The text was updated successfully, but these errors were encountered:

bentasker · 2021-11-05T09:44:26Z

The idea of having to rebuild coredns to change this is insane.

However, it is doable, and led me onto a much wider thought.

Actually, if push comes to shove, we've a fair bit of flexibility in terms of what's running on the system despite not having access to the underlying OS (that's achievable too, I've already popped the host from an add-on container, it's just not something I'm gonna productise).
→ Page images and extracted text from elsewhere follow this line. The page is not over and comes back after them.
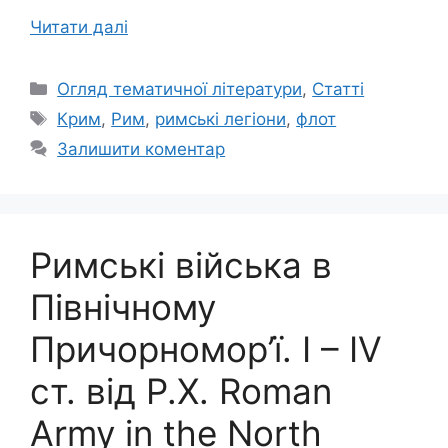
Читати далі
Категорії
Огляд тематичної літератури
,
Статті
Позначки
Крим
,
Рим
,
римські легіони
,
флот
Залишити коментар
Римські війська в
Північному
Причорномор’ї. І – IV
ст. від Р.Х. Roman
Army in the North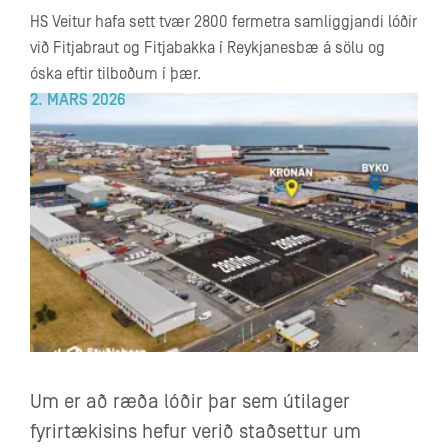
HS Veitur hafa sett tvær 2800 fermetra samliggjandi lóðir
við Fitjabraut og Fitjabakka í Reykjanesbæ á sölu og
óska eftir tilboðum í þær.
2. MARS 2026
Um er að ræða lóðir þar sem útilager
fyrirtækisins hefur verið staðsettur um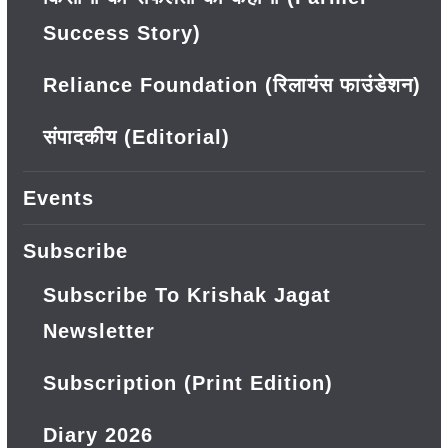
Success Story)
Reliance Foundation (रिलायंस फाउंडेशन)
संपादकीय (Editorial)
Events
Subscribe
Subscribe To Krishak Jagat
Newsletter
Subscription (Print Edition)
Diary 2026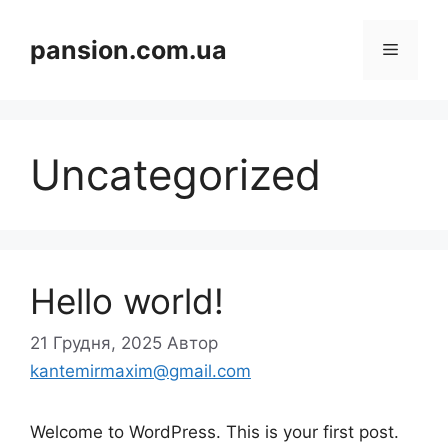
Перейти
до
pansion.com.ua
Меню
вмісту
Uncategorized
Hello world!
21 Грудня, 2025
Автор
kantemirmaxim@gmail.com
Welcome to WordPress. This is your first post.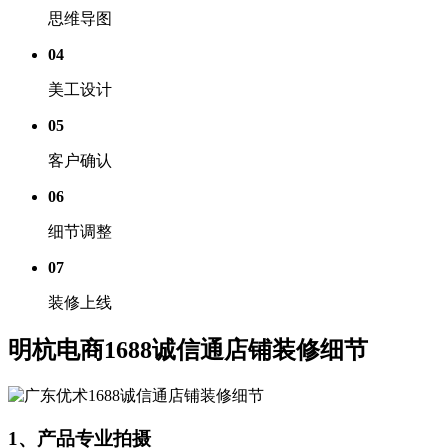
思维导图
04
美工设计
05
客户确认
06
细节调整
07
装修上线
明杭电商1688诚信通店铺装修细节
1、产品专业拍摄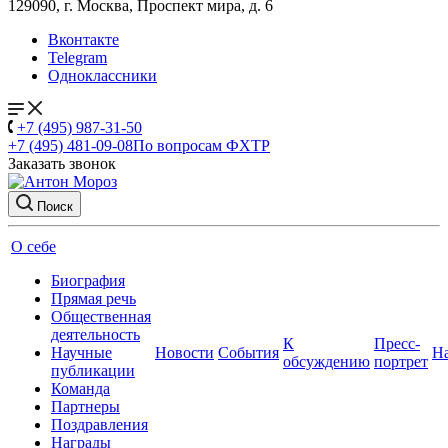
129090, г. Москва, Проспект мира, д. 6
Вконтакте
Telegram
Одноклассники
+7 (495) 987-31-50
+7 (495) 481-09-08
По вопросам ФХТР
Заказать звонок
Поиск
О себе
Биография
Прямая речь
Общественная
деятельность
К
Пресс-
Научные
Новости
События
Н
обсуждению
портрет
публикации
Команда
Партнеры
Поздравления
Награды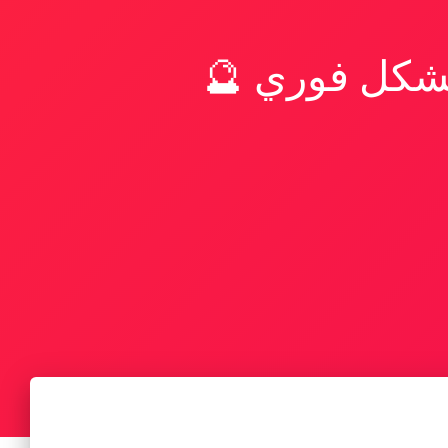
بشكل فوري 🔮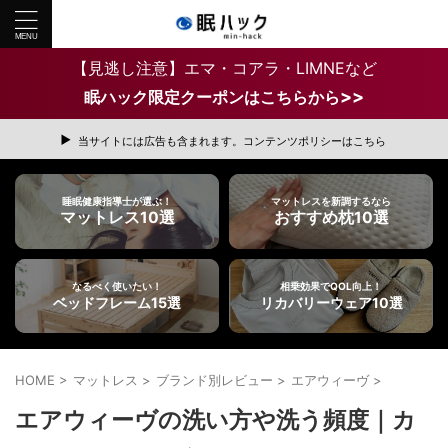
【見逃し注意】エマ・コアラ・LIMNEなど
>>
眠ハック限定クーポンはこちらから
当サイトには広告も含まれます。コンテンツポリシーはこちら
睡眠健康指導士が選ぶ！
マットレスを新調するなら
マットレス10選
おすすめ枕10選
なるべく使いたい！
相乗効果でQOL向上！
ベッドフレーム15選
リカバリーウェア10選
HOME
>
マットレス
>
ブランド別レビュー
>
エアウィーヴ
>
エアウィーヴの洗い方や洗う頻度｜カ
We have access to the docker daemon, which means we can build and tag images to our heart's content. So rather than trying to patch things via exec we can actually go one further:

Include a dockerfile that reflects the official container (for example)
Make the necessary changes in that file
call docker build against it
Tag the built image with the official tag based on what's running (so for example ghcr.io/home-assistant/armv7-hassio-dns:2021.06.0)
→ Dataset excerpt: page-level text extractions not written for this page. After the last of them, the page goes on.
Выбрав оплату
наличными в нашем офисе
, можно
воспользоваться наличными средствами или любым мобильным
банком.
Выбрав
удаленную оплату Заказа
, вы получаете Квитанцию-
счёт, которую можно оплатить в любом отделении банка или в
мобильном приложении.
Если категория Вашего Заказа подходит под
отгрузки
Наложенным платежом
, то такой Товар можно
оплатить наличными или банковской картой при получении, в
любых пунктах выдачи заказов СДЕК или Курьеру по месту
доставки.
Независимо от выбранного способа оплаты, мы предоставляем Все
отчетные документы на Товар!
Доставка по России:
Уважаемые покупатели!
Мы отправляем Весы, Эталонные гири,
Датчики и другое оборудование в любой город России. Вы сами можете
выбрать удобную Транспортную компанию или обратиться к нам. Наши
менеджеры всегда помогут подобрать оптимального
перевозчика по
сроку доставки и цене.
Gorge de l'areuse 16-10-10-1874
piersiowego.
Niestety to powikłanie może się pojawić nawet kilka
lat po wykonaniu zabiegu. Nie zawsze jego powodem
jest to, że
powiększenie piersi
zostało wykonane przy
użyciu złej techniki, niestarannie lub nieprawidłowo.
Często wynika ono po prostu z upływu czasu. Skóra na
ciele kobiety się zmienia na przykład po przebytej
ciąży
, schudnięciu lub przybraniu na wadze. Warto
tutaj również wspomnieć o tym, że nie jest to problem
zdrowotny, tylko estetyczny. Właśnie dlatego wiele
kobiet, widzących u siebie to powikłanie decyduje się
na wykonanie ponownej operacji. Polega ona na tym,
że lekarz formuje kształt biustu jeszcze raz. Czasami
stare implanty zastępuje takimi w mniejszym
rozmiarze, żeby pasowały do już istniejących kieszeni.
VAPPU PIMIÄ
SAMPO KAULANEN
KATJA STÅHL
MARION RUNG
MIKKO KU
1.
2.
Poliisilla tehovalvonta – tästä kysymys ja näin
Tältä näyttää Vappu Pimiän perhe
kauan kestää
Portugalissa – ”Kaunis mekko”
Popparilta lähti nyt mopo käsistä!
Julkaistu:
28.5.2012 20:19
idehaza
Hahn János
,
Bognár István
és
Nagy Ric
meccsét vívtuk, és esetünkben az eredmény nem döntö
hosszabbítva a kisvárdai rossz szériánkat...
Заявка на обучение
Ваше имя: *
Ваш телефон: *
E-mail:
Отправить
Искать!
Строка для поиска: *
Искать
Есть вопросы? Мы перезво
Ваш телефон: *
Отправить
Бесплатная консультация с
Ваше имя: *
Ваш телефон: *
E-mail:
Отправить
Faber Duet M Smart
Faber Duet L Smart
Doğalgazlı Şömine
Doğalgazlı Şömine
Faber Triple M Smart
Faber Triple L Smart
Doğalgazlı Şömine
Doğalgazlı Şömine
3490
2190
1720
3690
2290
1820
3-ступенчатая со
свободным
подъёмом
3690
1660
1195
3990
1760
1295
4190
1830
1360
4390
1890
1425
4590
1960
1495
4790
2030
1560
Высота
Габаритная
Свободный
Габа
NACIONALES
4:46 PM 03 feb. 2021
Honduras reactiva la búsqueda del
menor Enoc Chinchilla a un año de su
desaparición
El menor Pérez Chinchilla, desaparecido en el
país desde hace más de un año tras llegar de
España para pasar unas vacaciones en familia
Then, when supervisor restarts the add-on, we'll be running our modified version. Obviously, after any update the process would need to be re-run.

It also means that an alternative fix for #1 would be to build an entirely new supervisor container with auto-update patched out and calls to CodeNotary in https://github.com/home-assistant/supervisor/blob/main/supervisor/utils/codenotary.py patched out.

That's very much a nuclear option though, we could just as easily push across a rewrite to that file so that exceptions CodeNotaryError, CodeNotaryUntrusted, PwnedError can never be thrown.

Having dug into it, it really is the most pointless "protection" - the code is checking it's own homework, so anyone with the ability to patch the code being protected also has the ability to patch out the checks. It's effectively just security theatre that impacts users most.

alexdelprete · 2021-11-09T17:22:42Z

Gentlemen (@fenichelar - @Zixim): probably there's a solution to our neverending battle for a proper HA DNS implementation: https://github.com/bentasker/HomeAssistantAddons/tree/master/core-dns-override

@bentasker you have no idea how long we have been waiting for an auto-patcher, we've been patching that configuration manually every time. They didn't even approve a slight modification like this one, let alone all the ones (#56 to #61) that @fenichelar tried to push. It's incredible they're not even able to acknowledge they have a huge DNS problem.

I'm going to install your addon immediately and I hope it solves the problem. Thank you so much. :)

bentasker · 2021-11-09T17:51:24Z

@alexdelprete Glad I could help.

Let me know if you encounter any issues with it - I've tried to be relatively conservative in terms of what it does, but if that causes an issue then there's another more heavy-handed approach I can take (which does come with the benefit that it won't revert when the container is restarted).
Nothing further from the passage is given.